On Friday, it was reported that Chelsea Manning would serve 14 days in solitary confiment for her suicide attempt. This past July, Manning, who is serving 35 years at Fort Leavenworth prison in Kansas after being convicted in 2013 for leaking sensitive government documents on the wars in Afghanistan and Iraq, attempted to commit suicide. She was subsequently charged with three counts of misconduct. According to The Guardian, two of those three counts could have resulted in indefinite solitary confinement.
Manning released a statement on the sentencing through Fight for the Future, a group that, according to its website, is "dedicated to protecting and expanding the Internet’s transformative power in our lives by creating civic campaigns that are engaging for millions of people" and currently serving as an advocacy source for Manning:
The term for this status is 'disciplinary segregation.' There is no set date set for this to start. After I receive the formal board results in writing, I have 15 days to appeal. I expect to get them in the next few days.
I am feeling hurt. I am feeling lonely. I am embarrassed by the decision.
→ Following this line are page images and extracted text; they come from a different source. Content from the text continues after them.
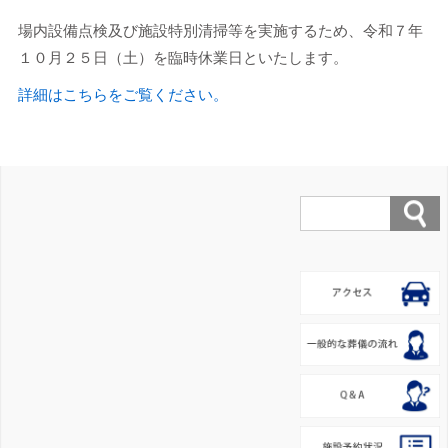
場内設備点検及び施設特別清掃等を実施するため、令和７年
１０月２５日（土）を臨時休業日といたします。
詳細はこちらをご覧ください。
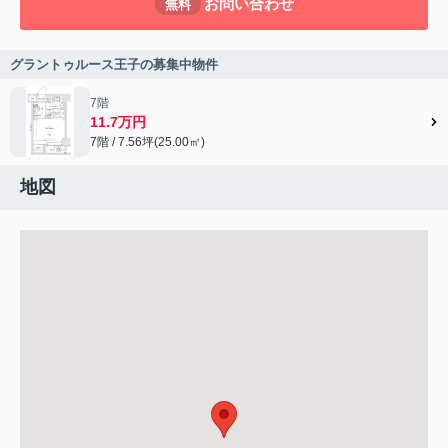
お問い合わせ
無料
グラントゥルース王子の募集中物件
7階
11.7万円
7階 / 7.56坪(25.00㎡)
地図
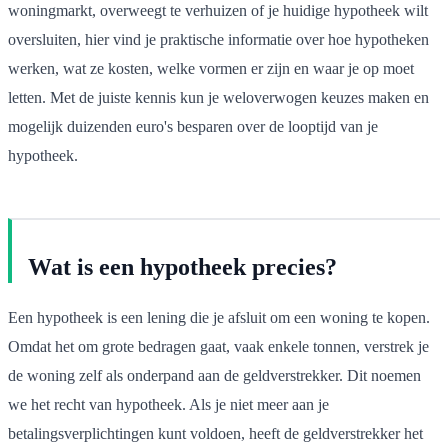
woningmarkt, overweegt te verhuizen of je huidige hypotheek wilt
oversluiten, hier vind je praktische informatie over hoe hypotheken
werken, wat ze kosten, welke vormen er zijn en waar je op moet
letten. Met de juiste kennis kun je weloverwogen keuzes maken en
mogelijk duizenden euro's besparen over de looptijd van je
hypotheek.
Wat is een hypotheek precies?
Een hypotheek is een lening die je afsluit om een woning te kopen.
Omdat het om grote bedragen gaat, vaak enkele tonnen, verstrek je
de woning zelf als onderpand aan de geldverstrekker. Dit noemen
we het recht van hypotheek. Als je niet meer aan je
betalingsverplichtingen kunt voldoen, heeft de geldverstrekker het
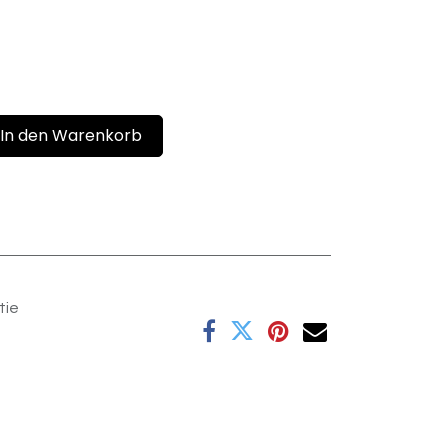
In den Warenkorb
tie
e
I don’t know how to explain it.
Following her suicide attempt, Manning began a hunger strike in September. It ended after a week when her request for the "medically prescribed treatment for her gender dysphoria," as the ACLU noted in its press release, was granted. At the time, Manning released a statement, “I am unendingly relieved that the military is finally doing the right thing. I applaud them for that. This is all that I wanted — for them to let me be me."
However, Manning also added in her statement:
But it is hard not to wonder why it has taken so long. Also, why were such drastic measures needed? The surgery was recommended in April 2016. The recommendations for my hair length were back in 2014. In any case, I hope this sets a precedent for the thousands of trans people behind me hoping they will be given the treatment they need.